Nuevas zanahorias: ricas, ricas
Más contundentes o más sutiles, los palos de un sistema represivo funcionan mejor al combinarse con suculentas zanahorias. Terminemos este artículo, pues, con algunas de las novedosas variedades de esta hortaliza, ya listas para distribuirse entre nosotros en cuanto seamos buenos chicos y aceptemos este statu quo. Se tratará en todo caso de variedades de zanahoria alucinógena. Pues todas ellas tienen en común un mismo efecto: alejarnos de la realidad que vivimos, en la que el dominio de nuestras élites es cada vez más patente, para trasladarnos a realidades alternativas. Es decir, a ficciones.
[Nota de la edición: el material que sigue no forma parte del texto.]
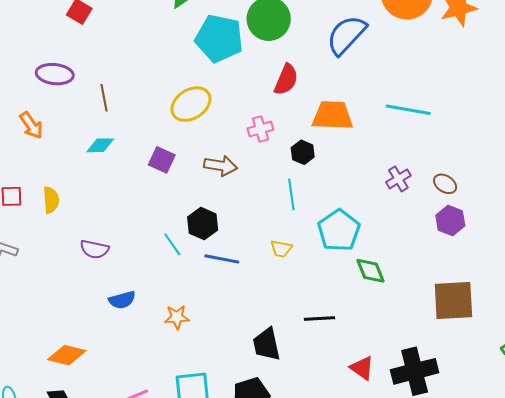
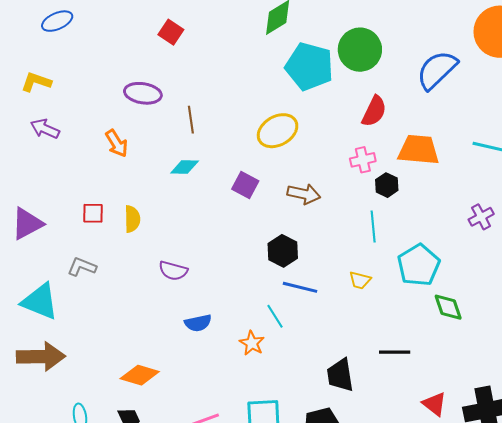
pink cross: (260, 129) -> (363, 160), moved
cyan line: (172, 244) -> (275, 316), moved
orange star: (177, 317) -> (252, 343), turned 30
Es así como cabe entender la idea de Metaverso adelantada de reciente por Mark Zuckerberg (propietario de la antigua Facebook, hoy renombrada de hecho Meta Platforms, Inc.). Crear realidades virtuales y aumentadas no solo implica una huida de la realidad a secas (es ya significativo de nuestra época que sea preciso adjetivar el término «realidad»), sino que impone en todas esas ficciones el dominio de su creador. No cuesta imaginar un futuro con solo unos pocos afortunados capaces de disfrutar la realidad de toda la vida (para ellos sí cómoda y grata), mientras que el resto nos conformemos, si queremos sobrellevar una existencia de mínimas satisfacciones, con los sucedáneos otorgados por la tecnología. Los únicos que nos podremos permitir.
En esa misma línea cabe integrar los nuevos sustitutos de la actividad sexual convencional que, según indican los datos, y contra una falsa imagen que nuestra época tiende a tener de sí misma, vendrían a compensar el cada vez menor número de relaciones carnales que van teniendo, de media, las jóvenes generaciones. Hablamos de ello ya aquí. Robots sexuales, sexo mediante realidad virtual, vientres artificiales… la tecnología irá poco a poco dejando como cosa un tanto primitiva la mera pornografía. Y la siguiente en verse primitiva será la mera relación sexual (entre cuerpos humanos); esa relación repleta de asechanzas si, como recordamos, el otro es para nosotros cada vez más un potencial contagio (homo homini virus en el sexo también).
El metaverso y las tecnologías sustitutivas del sexo exigen fuertes inversiones dinerarias, bien es cierto; otros recursos para evadirnos, a la antigua usanza, resultan más cómodos. Piénsese en el renovado empeño por legalizar, o incluso distribuir gratis junto a una renta universal, dosis de marihuana. O recordemos el auge de los antidepresivos. Estos asuntos psicotrópicos irán poco a poco copando el debate público que nuestras élites pastorearán. Huxley tuvo, en su día, que inventar para su novela una droga, el soma. Hoy ya se distribuye con ese nombre un relajante muscular: el carisoprodol.
Cierto es que, al final, permanecerán situaciones desgraciadas que ni el nuevo Metaverso, ni los flamantes dispositivos sexuales, ni el viejo hachís, ni los pujantes psicofármacos podrán atemperar. Siempre nos restará en estos casos, empero, el recurso a la eutanasia; de ahí que nuestras élites político-económicas, bajo aparente gracia generosa, cada vez se empeñen en facilitárnosla con menores complejos.
Muerto el perro, se acabó la rabia; eliminados los infelices, podremos seguir viviendo (ya lo avanzó Huxley) en un mundo feliz.